Simnia spelta grows to a length of about 20 mm. The shell is roughly egg or cigar-shaped with a flattened base. It is strong, thick, smooth and glossy, with inrolled edges at the sides of the long aperture on the underside. The colouring varies according to the species of gorgonian on which it is living. The background colour of the shell is white, yellow, pink or orange, often with white spots or dark spots, marbling or streaks, providing camouflage. As is commonly the case in Simnia species, the colour of all the visible soft parts normally matches the colour of the gorgonian on which the snail is grazing, as the pigment from the gorgonian is retained in the mantle of the mollusk.

==Distribution==
Simnia spelta was at one time considered to be endemic to the western Mediterranean Sea and the Adriatic Sea, but it is now known to occur also in the eastern Atlantic Ocean between the Bay of Biscay, the Canary Islands and Angola.
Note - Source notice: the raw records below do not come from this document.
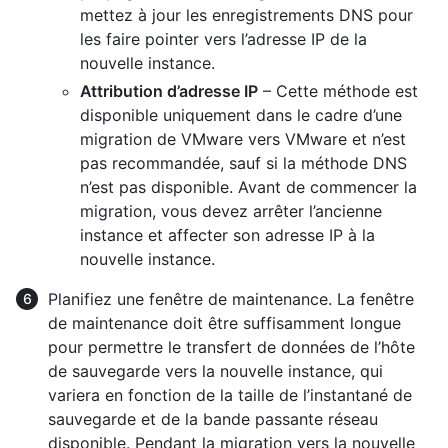
mettez à jour les enregistrements DNS pour
les faire pointer vers l’adresse IP de la
nouvelle instance.
Attribution d’adresse IP
– Cette méthode est
disponible uniquement dans le cadre d’une
migration de VMware vers VMware et n’est
pas recommandée, sauf si la méthode DNS
n’est pas disponible. Avant de commencer la
migration, vous devez arrêter l’ancienne
instance et affecter son adresse IP à la
nouvelle instance.
Planifiez une fenêtre de maintenance. La fenêtre
de maintenance doit être suffisamment longue
pour permettre le transfert de données de l’hôte
de sauvegarde vers la nouvelle instance, qui
variera en fonction de la taille de l’instantané de
sauvegarde et de la bande passante réseau
disponible. Pendant la migration vers la nouvelle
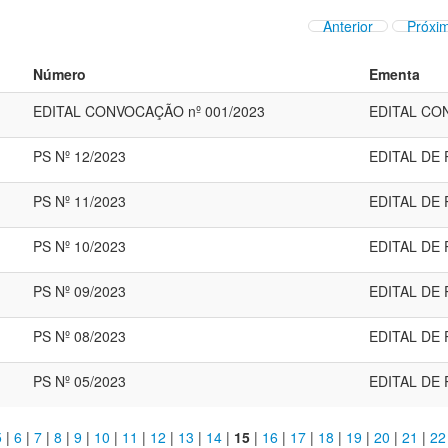
Anterior
Próxi
Número
Ementa
EDITAL CONVOCAÇÃO nº 001/2023
EDITAL CO
PS Nº 12/2023
EDITAL DE
PS Nº 11/2023
EDITAL DE
PS Nº 10/2023
EDITAL DE
PS Nº 09/2023
EDITAL DE
PS Nº 08/2023
EDITAL DE
PS Nº 05/2023
EDITAL DE
5
|
6
|
7
|
8
|
9
|
10
|
11
|
12
|
13
|
14
|
15
|
16
|
17
|
18
|
19
|
20
|
21
|
22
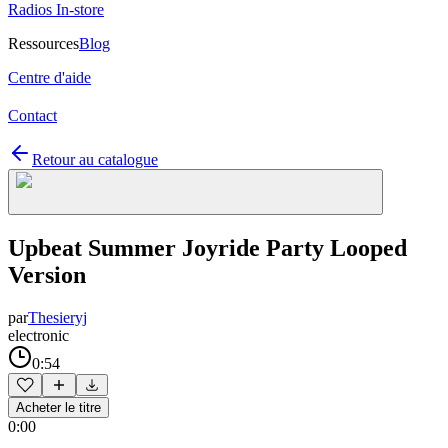
Radios In-store
Ressources
Blog
Centre d'aide
Contact
Retour au catalogue
Upbeat Summer Joyride Party Looped
Version
par
Thesieryj
electronic
0:54
Acheter le titre
0:00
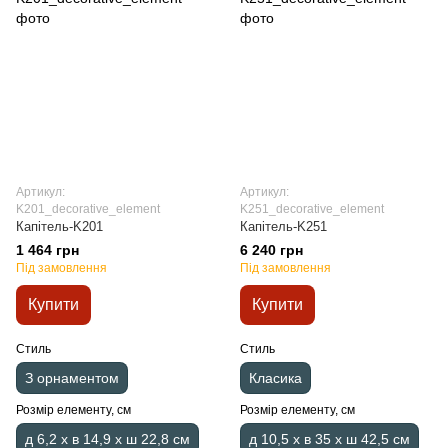
Артикул:
Артикул:
K201_decorative_element
K251_decorative_element
Капітель-K201
Капітель-K251
1 464 грн
6 240 грн
Під замовлення
Під замовлення
Купити
Купити
Стиль
Стиль
З орнаментом
Класика
Розмір елементу, см
Розмір елементу, см
д 6,2 x в 14,9 x ш 22,8 см
д 10,5 x в 35 x ш 42,5 см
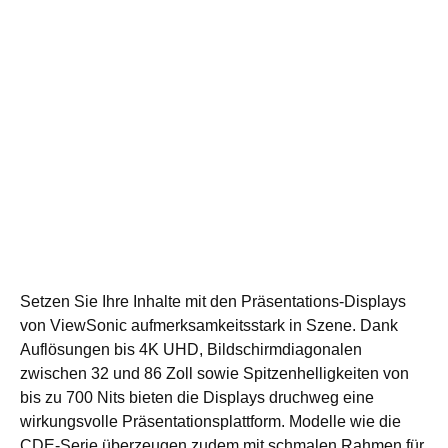
Setzen Sie Ihre Inhalte mit den Präsentations-Displays
von ViewSonic aufmerksamkeitsstark in Szene. Dank
Auflösungen bis 4K UHD, Bildschirmdiagonalen
zwischen 32 und 86 Zoll sowie Spitzenhelligkeiten von
bis zu 700 Nits bieten die Displays druchweg eine
wirkungsvolle Präsentationsplattform. Modelle wie die
CDE-Serie überzeugen zudem mit schmalen Rahmen für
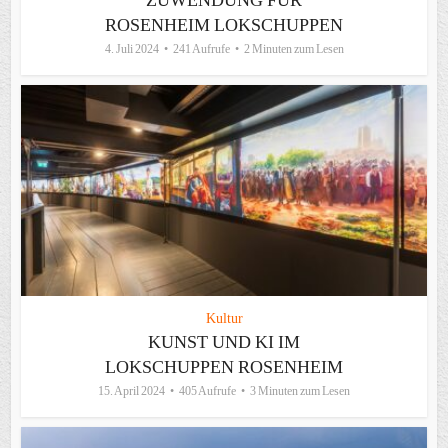
ZUWENDUNG FÜR
ROSENHEIM LOKSCHUPPEN
4. Juli 2024
241 Aufrufe
2 Minuten zum Lesen
Kultur
KUNST UND KI IM
LOKSCHUPPEN ROSENHEIM
15. April 2024
405 Aufrufe
3 Minuten zum Lesen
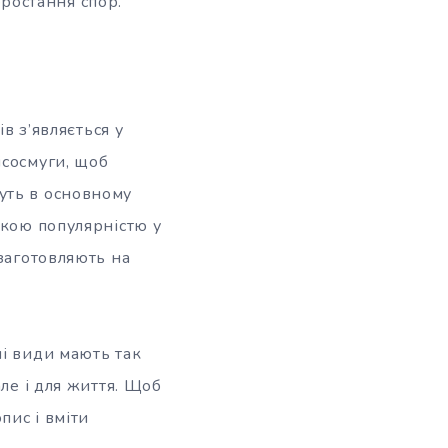
оростання спор.
в з’являється у
ісосмуги, щоб
уть в основному
икою популярністю у
 заготовляють на
ні види мають так
ле і для життя. Щоб
пис і вміти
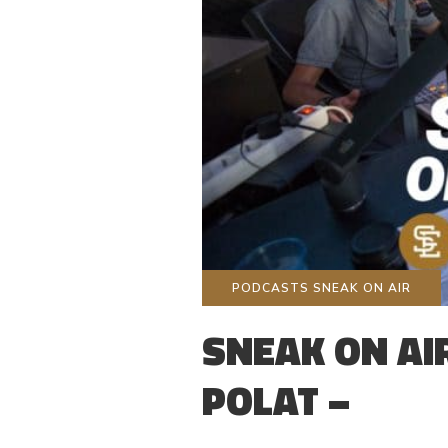
PODCASTS SNEAK ON AIR
SNEAK ON AIR
POLAT –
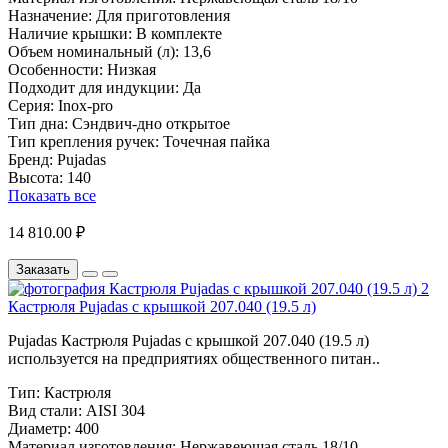
Назначение:
Для приготовления
Наличие крышки:
В комплекте
Объем номинальный (л):
13,6
Особенности:
Низкая
Подходит для индукции:
Да
Серия:
Inox-pro
Тип дна:
Сэндвич-дно открытое
Тип крепления ручек:
Точечная пайка
Бренд:
Pujadas
Высота:
140
Показать все
14 810.00 ₽
Заказать
Кастрюля Pujadas с крышкой 207.040 (19.5 л)
Pujadas Кастрюля Pujadas с крышкой 207.040 (19.5 л)
используется на предприятиях общественного питан..
Тип:
Кастрюля
Вид стали:
AISI 304
Диаметр:
400
Материал изготовления:
Нержавеющая сталь 18/10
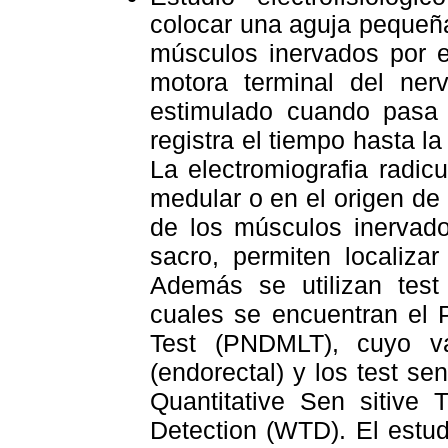
colocar una aguja pequeña
músculos inervados por e
motora terminal del ner
estimulado cuando pasa p
registra el tiempo hasta la
La electromiografia radicu
medular o en el origen de 
de los músculos inervado
sacro, permiten localiza
Además se utilizan test
cuales se encuentran el 
Test (PNDMLT), cuyo v
(endorectal) y los test sen
Quantitative Sen sitive
Detection (WTD). El estudi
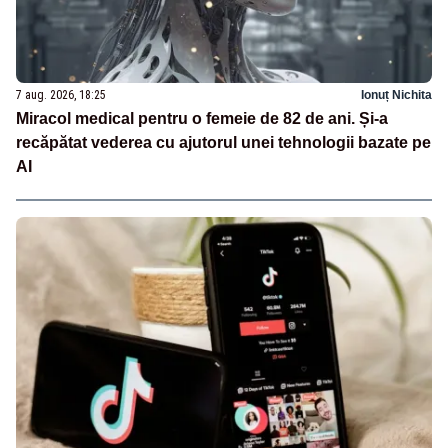
7 aug. 2026, 18:25
Ionuț Nichita
Miracol medical pentru o femeie de 82 de ani. Și-a
recăpătat vederea cu ajutorul unei tehnologii bazate pe
AI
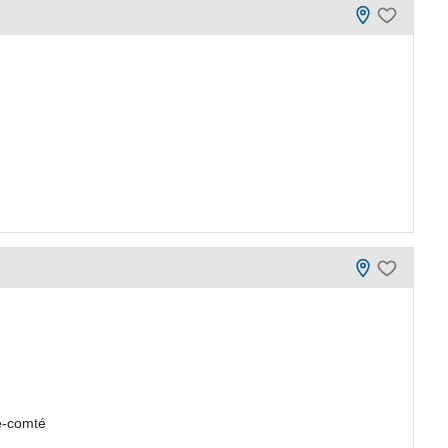
e-comté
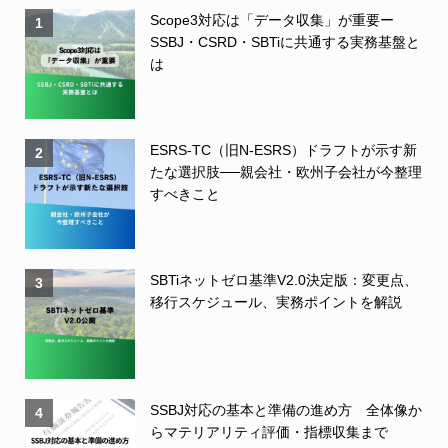
Scope3対応は「データ収集」が重要ー
1
SSBJ・CSRD・SBTiに共通する実務基盤と
は
ESRS-TC（旧N-ESRS）ドラフトが示す新
2
たな選択肢──親会社・欧州子会社が今整理
すべきこと
SBTiネットゼロ基準V2.0決定版：変更点、
3
移行スケジュール、実務ポイントを解説
SSBJ対応の基本と準備の進め方 全体像か
4
らマテリアリティ評価・指標収集まで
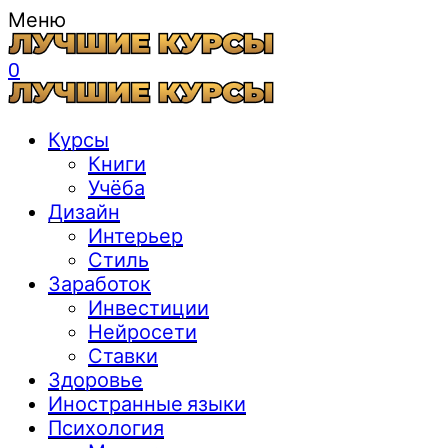
Меню
0
Курсы
Книги
Учёба
Дизайн
Интерьер
Стиль
Заработок
Инвестиции
Нейросети
Ставки
Здоровье
Иностранные языки
Психология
Its normal habitat is living on gorgonians, or sea fans, at depths down to about 10 m.

==Ecology==
Simnia spelta is a specialist predator on gorgonians of the genera Eunicella, Paramuricea and Lophogorgia. It feeds on the polyps and the coenenchyme, the living connective tissue that surrounds the horny skeleton, but does not graze excessively and therefore does not kill its host. The sexes are separate in this species, and fertilisation is internal. Eggs are laid on the branches of the host species and resemble the natural warty appearance of the stems.

The white gorgonian Eunicella singularis is one of the sea fans with which this snail associates. On this host the snail is normally white and mimics the twigs in appearance. It feeds and lays its eggs on the gorgonian branches. Afterwards, epibionts grow on the denuded branches.